Sebuah Amanat

8.5K 475 19
                                    

Ombak berdebur di pantai. Dengan senja begitu indah di langitnya. Angin mulai berhembus. Meniupkan rambut Adriana yang menjutai sebahu. Cokelat gelap warnanya. Namun itu bukanlah sebuah buatan. Rambutnya memang berwarna asli cokelat gelap.

Wajahnya tersinar cahaya senja dari langit. Begitu cantik. Seakan Tuhan sedang menurunkan bidadarinya ke bumi. Adriana menghela napas. Mengajari Galih seharian membuatnya sedikit penat. Ia ingin sejenak membuang lelahnya untuk sekedar menatap senja. Itulah mengapa kini ia berdiri dengan kaki telanjak. Menginjak pasir pantai yang basah. Sesekali kakinya terguyur air.

Dingin, namun sejuk. Seakan semua bebannya hilang saat itu juga. Terkadang ia akan tersenyum mengingat betapa senangnya ia mengingat waktu-waktu yang ia habiskan bersama mereka yang membutuhkannya. Terkadang ia terlihat kecewa, menyesal ketika sebersit kejadian bertahun lalu terlintas di benaknya.

"Saya tidak tahu anda suka kemari?", kata seseorang dari belakang Adriana.

Adriana terdiam. Ia tahu suara siapa itu. Itu adalah suara Setya. Yah, benar itu adalah suara Setya. Adriana masih diam tertegun. Sedikitpun ia tak bergerak dari tempatnya berdiri. Setya mulai menghampirinya. Ia berjalan untuk mensejajarkan posisinya dengan Adriana. Adriana masih terdiam. Tak bergerak sedikitpun.

"Maaf", kata Setya memulai.

Adriana menunduk. Ia tak mampu menatap pria yang berdiri di sampingnya. Ia ingin melupakan segala rasa sakit. Namun apalah daya, lidah lebih pedih dari sembilu, maka bekasnya pun akan lebih terasa daripada sayatan sembilu. Ia ingin memaafkan segalanya. Namun hatinya masih terluka.

"Saya tahu kamu marah"

Masih tak ada jawaban. Setya menatap gadis di sampingnya. Pipinya terlihat merona meskipun si pemilik masih menundukan wajahnya. Ada sebuah penyesalan dalam benaknya. Ia memang merasa telah begitu keras pada gadis itu. Setya menghela napas. Sebuah bentuk kekecewaan baginya.

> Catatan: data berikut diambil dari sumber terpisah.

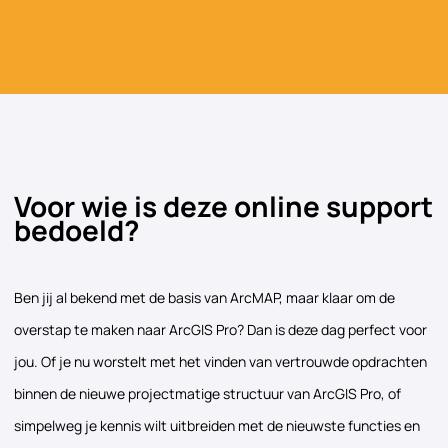
Voor wie is deze online support
bedoeld?
Ben jij al bekend met de basis van ArcMAP, maar klaar om de
overstap te maken naar ArcGIS Pro? Dan is deze dag perfect voor
jou. Of je nu worstelt met het vinden van vertrouwde opdrachten
binnen de nieuwe projectmatige structuur van ArcGIS Pro, of
simpelweg je kennis wilt uitbreiden met de nieuwste functies en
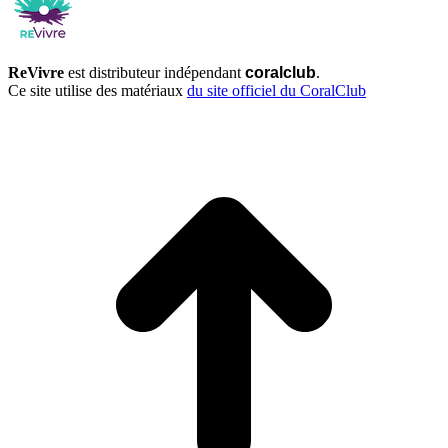
ReVivre
est distributeur indépendant
coralclub
.
Ce site utilise des matériaux
du site officiel du CoralClub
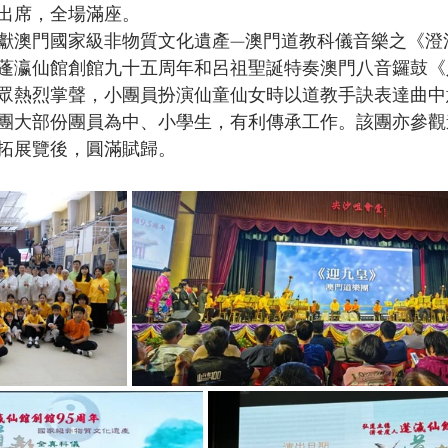
出席，全場滿座。
獻澳門國家級非物質文化遺產—澳門道教科儀音樂之《澄
蓬瀛仙館創館九十五周年和呂祖聖誕特奏澳門八音鑼鼓《
眾熱烈掌聲，小團員扮演仙童仙女時以道教手訣表達曲中
團大部份團員為中、小學生，有利傳承工作。該團亦參觀
拓展覽後，圓滿賦歸。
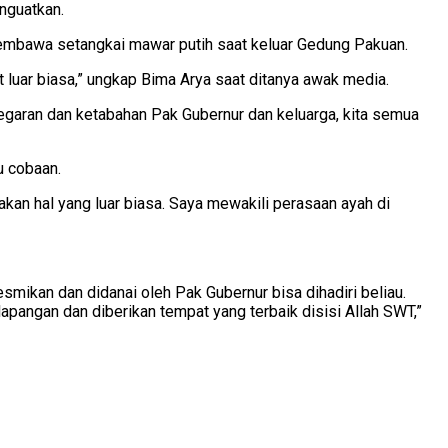
nguatkan.
 membawa setangkai mawar putih saat keluar Gedung Pakuan.
t luar biasa,” ungkap Bima Arya saat ditanya awak media.
egaran dan ketabahan Pak Gubernur dan keluarga, kita semua
u cobaan.
an hal yang luar biasa. Saya mewakili perasaan ayah di
smikan dan didanai oleh Pak Gubernur bisa dihadiri beliau.
 lapangan dan diberikan tempat yang terbaik disisi Allah SWT,”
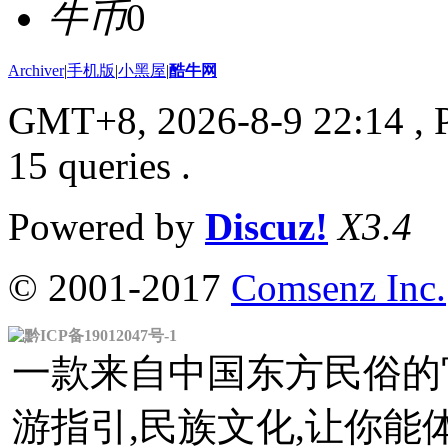
牛币
0
Archiver
|
手机版
|
小黑屋
|
酷牛网
GMT+8, 2026-8-9 22:14
, 
15 queries .
Powered by
Discuz!
X3.4
© 2001-2017
Comsenz Inc.
黔ICP备19012047号-1
一款来自中国东方民俗的官
游指引,民族文化,让你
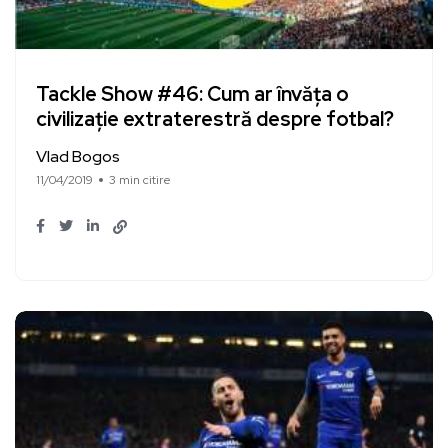
Tackle Show #46: Cum ar învăța o
civilizație extraterestră despre fotbal?
Vlad Bogos
11/04/2019
3 min citire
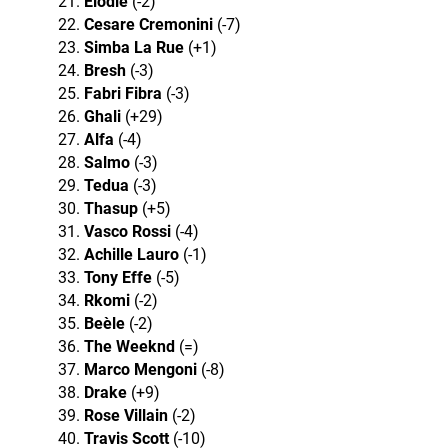
Elodie
(-2)
Cesare Cremonini
(-7)
Simba La Rue
(+1)
Bresh
(-3)
Fabri Fibra
(-3)
Ghali
(+29)
Alfa
(-4)
Salmo
(-3)
Tedua
(-3)
Thasup
(+5)
Vasco Rossi
(-4)
Achille Lauro
(-1)
Tony Effe
(-5)
Rkomi
(-2)
Beèle
(-2)
The Weeknd
(=)
Marco Mengoni
(-8)
Drake
(+9)
Rose Villain
(-2)
Travis Scott
(-10)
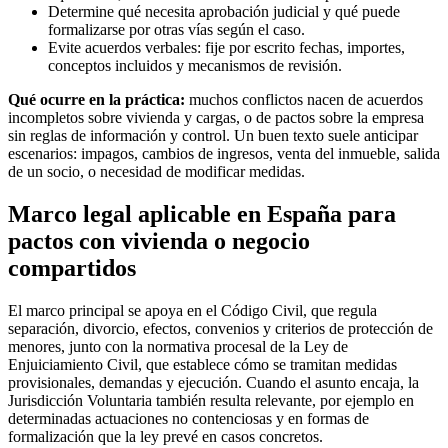
Determine qué necesita aprobación judicial y qué puede
formalizarse por otras vías según el caso.
Evite acuerdos verbales: fije por escrito fechas, importes,
conceptos incluidos y mecanismos de revisión.
Qué ocurre en la práctica:
muchos conflictos nacen de acuerdos
incompletos sobre vivienda y cargas, o de pactos sobre la empresa
sin reglas de información y control. Un buen texto suele anticipar
escenarios: impagos, cambios de ingresos, venta del inmueble, salida
de un socio, o necesidad de modificar medidas.
Marco legal aplicable en España para
pactos con vivienda o negocio
compartidos
El marco principal se apoya en el Código Civil, que regula
separación, divorcio, efectos, convenios y criterios de protección de
menores, junto con la normativa procesal de la Ley de
Enjuiciamiento Civil, que establece cómo se tramitan medidas
provisionales, demandas y ejecución. Cuando el asunto encaja, la
Jurisdicción Voluntaria también resulta relevante, por ejemplo en
determinadas actuaciones no contenciosas y en formas de
formalización que la ley prevé en casos concretos.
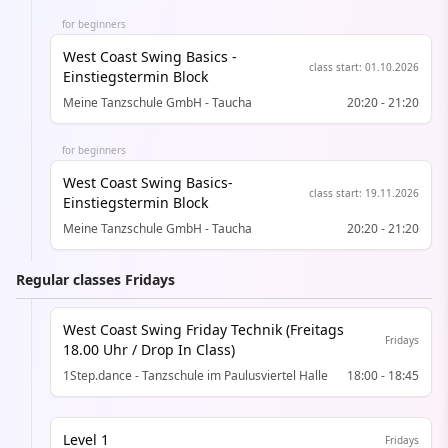
for beginners
West Coast Swing Basics -
class start
:
01.10.2026
Einstiegstermin Block
Meine Tanzschule GmbH - Taucha
20:20
-
21:20
for beginners
West Coast Swing Basics-
class start
:
19.11.2026
Einstiegstermin Block
Meine Tanzschule GmbH - Taucha
20:20
-
21:20
Regular classes Fridays
West Coast Swing Friday Technik (Freitags
Fridays
18.00 Uhr / Drop In Class)
1Step.dance - Tanzschule im Paulusviertel Halle
18:00
-
18:45
Level 1
Fridays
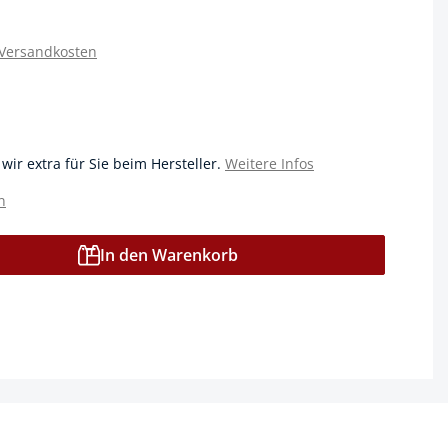
 Versandkosten
 wir extra für Sie beim Hersteller.
Weitere Infos
n
In den Warenkorb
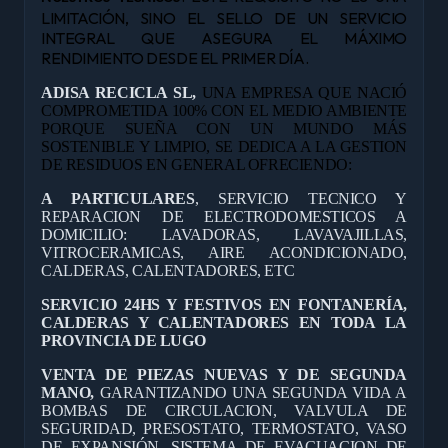
LIMITACIÓN, SINO EL SELLO DE UN SERVICIO
INTEGRAL QUE ASEGURA EL MÁXIMO
RENDIMIENTO DESDE EL PRIMER DÍA.
ADISA RECICLA SL,
UNA EMPRESA QUE NACIÓ
COMPROMETIDA 100% CON EL MEDIO AMBIENTE
PORQUE SUEÑA CON UN MUNDO MÁS
SOSTENIBLE Y LIMPIO, SE DEDICA A LA GESTION
DE RESIDUOS EN GENERAL OFRECIENDO:
A PARTICULARES
, SERVICIO TECNICO Y
REPARACION DE ELECTRODOMESTICOS A
DOMICILIO: LAVADORAS, LAVAVAJILLAS,
VITROCERAMICAS, AIRE ACONDICIONADO,
CALDERAS, CALENTADORES, ETC
SERVICIO 24HS Y FESTIVOS EN FONTANERÍA,
CALDERAS Y CALENTADORES EN TODA LA
PROVINCIA DE LUGO
VENTA DE PIEZAS NUEVAS Y DE SEGUNDA
MANO,
GARANTIZANDO UNA SEGUNDA VIDA A
BOMBAS DE CIRCULACION, VALVULA DE
SEGURIDAD, PRESOSTATO, TERMOSTATO, VASO
DE EXPANSIÓN, SISTEMA DE EVACUACION DE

"Saya hanya takut. Saya takut kehilangan. Kamu tau? Aku tak bisa selamanya menjaga adikku begitu orang tuaku. Tapi kamu tau Galih, yah...", katanya

"Saya hanya khawatir, takut, kecewa. Saya kecewa pada Tuhan. Mengapa dia ambil semua yang ingin Galih miliki, saya.. Saya...", tambahnya. Belum selesai kalimatnya air matanya telah menetes. Menuruni pipinya yang teelihat begitu kokoh.

"Saya pernah kehilangan seseorang yang paling berharga", Adriana mulai angkat bicara.

"Apa alasan saya membantu Galih? Yah, itu karna Panji. Saya melihat Panji dalam diri Galih. Bukan tanpa alasan saya berlaku sedikit kasar pada Galih. Panji pergi karna kasih sayang saya. Saya tak ingin kehilangan Panji untuk kedua kalinya... Saya benci kehilangan. Semua terasa menyedihkan. Saya peenah kehilangan orang-orang yang saya cinta berkali-kali. Saya tak ingin itu semua kembali lagi", jelas Adriana. Kali ini air matanya tak terbendung.

Setya menatap gadis itu. Hatinya ikut tersayat. Ia merubah posisinya berdiri. Ia menghadap tepat di hadapan Adriana. Di angkatnya wajah itu. Begitu cantik ia pandang. Ia menghapus bulir air bening di pipi Adriana. Ada rasa sakit ketika melihatnya menangis.

"Jangan menangis..", katanya.

Adriana mendongakkan wajahnya. Di tatapnya mata hitam tajam milik Setya. Ada rasa nyaman ketika kedua mata cokelatnya menatap Setya. Entah bagaimana itu bisa terjadi. Begitu saja. Seperkian detik. Tatapan mereka beradu.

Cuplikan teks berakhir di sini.